Tomorrow morning, one couple, John and Kat, will be married, and one, Jack and Catherine, divorced. Are they the same couple separated by ten years? Or are they representative characters of love and aspiration among the middles classes. Are they English or American?
God is always in the detail, but not in any great detail, in Laurence Mark Wythe’s decently composed but finally anodyne, all-purpose song cycle, given a lavish (by fringe standards), smart and attentive production by Robert McWhir, four years after its New End Theatre premiere.
Chris de Wilde’s set is an Advent calendar of beige doors that open to reveal props and mementoes and, in a vocal tango, some clues to secrets of addiction to food, lingerie and porn. And it’s not only when it’s fairly funny do you think of Sondheim doing this sort of number so much better.
There’s a four-piece band led by David Randall on keyboards. The actor/singers are miked, which seems insane in such a tiny room. One of the pleasures of close-up, intimate theatre, is the natural voice, and a highlight here is their inter-mingling in a memory number; but the sound system guarantees an unnecessary musical harshness.

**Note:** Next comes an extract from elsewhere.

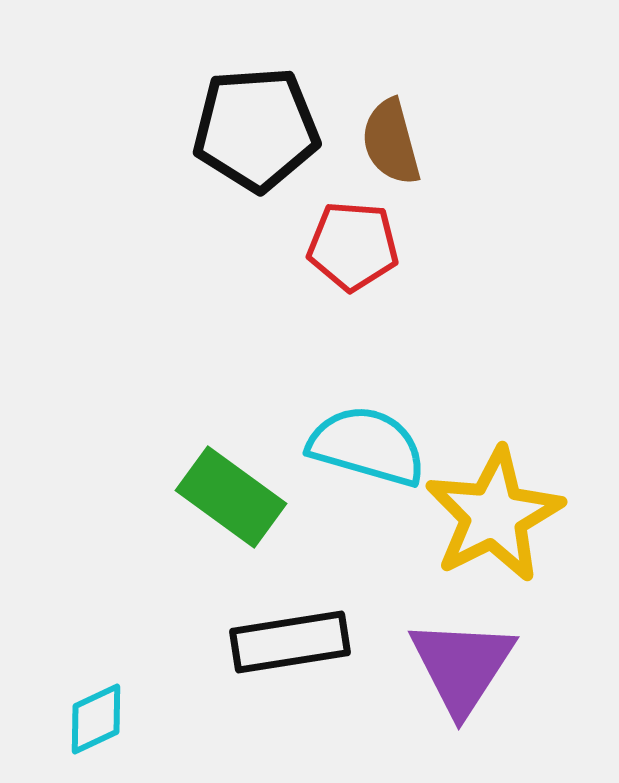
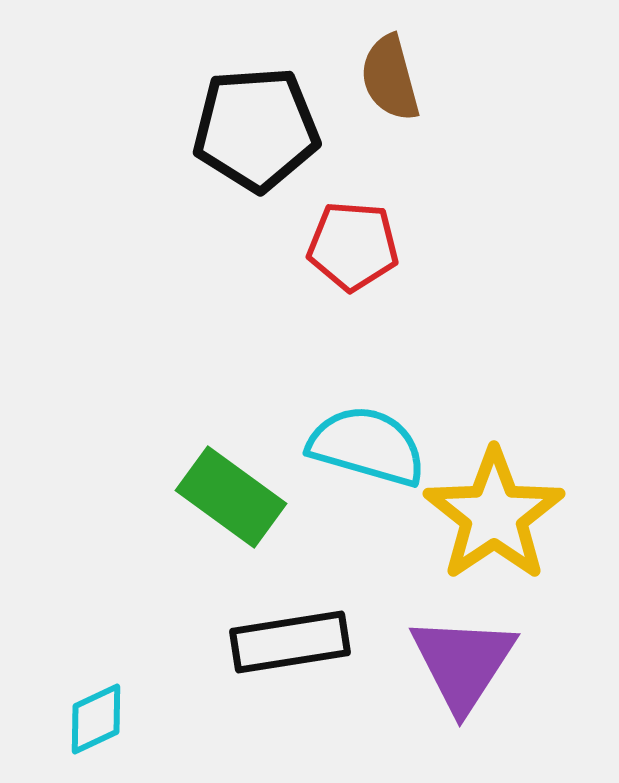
brown semicircle: moved 1 px left, 64 px up
yellow star: rotated 7 degrees counterclockwise
purple triangle: moved 1 px right, 3 px up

Still, the singers are strongly differentiated and all pretty good, especially Julie Atherton as the expectant Kat and Jon Lee, formerly of S Club 7, as John, the wannabe screenwriter; Yvette Robinson and Grant Neal find mellower strains in their older, more cynical, selves.
Big moments, such as Kat’s “Girl in the Mirror” are not all that big, but a shared paternal pride duet is surprisingly touching, suddenly. The music and lyrics are always competent, sometimes clever but, as a whole, the show sounds like something ordered in a catalogue.